It's hard to look at a chart of Microsoft's stock over the last year and not think of the pudgy nebbish that Apple uses in its commercials to represent the software leviathan.

Microsoft has been ignored by investors who see it as a slow-growing silicon-based utility that has entered a sedate middle age, not the dynamic leading-edge enterprise of the 1980s and early '90s. The stock even pays a dividend, just like the ones that Grandma owns.

The result is a return of about 16 percent for the last 12 months, roughly half of the gain of the Nasdaq Composite Index. Microsoft fares even worse when compared to big tech rivals like Apple, Google and Cisco Systems, also Yahoo, the wretched company that it spent months trying to buy before reaching an arm's-length cooperative arrangement. All have handily beaten the Nasdaq.

If only Microsoft could be more like the cool guy that Apple uses as its flesh-and-blood avatar in the same spots. Microsoft probably wouldn't object if the public saw it as the annoying, precocious kid in its own commercials.

Don't count the company out just yet. That's the advice of Tom Forester, whose Forester Value Fund has achieved a strong track record in part by holding spurned blue chips, including Microsoft.

Forester points out that there are good things about reaching middle age - for a company anyway: stability, consistency, financial security. Those qualities are often ignored by technology investors, especially when the sector is enjoying a phenomenal run.

"You buy Microsoft not because you think it's going to be the sexy new kid on the block, but because you think longer term it's going to beat the market in a comfortable fashion," he explained. Microsoft provides "limited downside risk and meaningful upside potential. It's not a swing-for-the-fences kind of stock."

But it's not just a walk-in-the-park-in-sensible-shoes kind of stock either. Microsoft may get a bit of pep back in its step after the release this month of Windows 7, the latest incarnation of the operating system that all of Earth's inhabitants despise yet have on their computers nevertheless (except for Apple iconoclasts and brainy, geeky open-sourcers).

Early assessments of Windows 7 have been favorable to enthusiastic, including this one by CNET.com (a sister site to MoneyWatch.com within CBS Interactive). This is not what Microsoft is used to; XP was fairly well received after it came to market in 2001, then Vista was widely thrashed after its belated introduction early in 2007.

If 7 meets with a reaction similar to the one for XP - and the buzz seems far more favorable - then Microsoft stands to gain more business than many investors realize, thanks to a market leader's best friend: inertia.

"As long as it works and is effective, why learn something else?" Forester said, describing the typical user's thinking. "For me that's a big competitive advantage."

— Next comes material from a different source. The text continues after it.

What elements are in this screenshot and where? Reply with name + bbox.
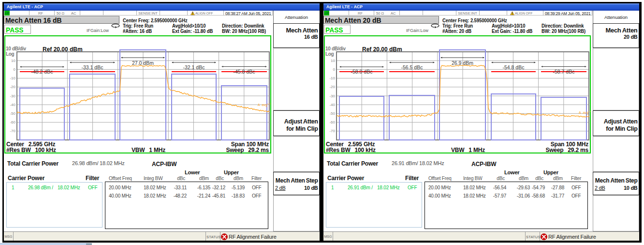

More important, a good reception for 7 could mean massive purchases from businesses that have been holding off upgrading their systems due either to doubts about the economy or doubts about Vista. Chances are they would be in the market for such items as Office productivity software too, not just Windows.

Holding Microsoft must be frustrating. The stock always seems to sell for $25, no matter what the market does, as investors move on to younger, shinier iterations of the next big thing.

They ignore a phenomenally profitable and well run business. On key measures of financial health and management effectiveness, such as operating margin and return on equity, Microsoft ranks far ahead of its more popular tech rivals.

The stock is cheaper too. The company won't grow as vigorously as Google or Apple, but shareholders aren't paying for anything they won't get.

They're not paying much for what they probably will get, either - improved growth for several years from Windows 7. That should ensure that the stock is strong, if not spectacular, on the way up while providing shelter against downturns. That may not be exciting, but it's pretty cool.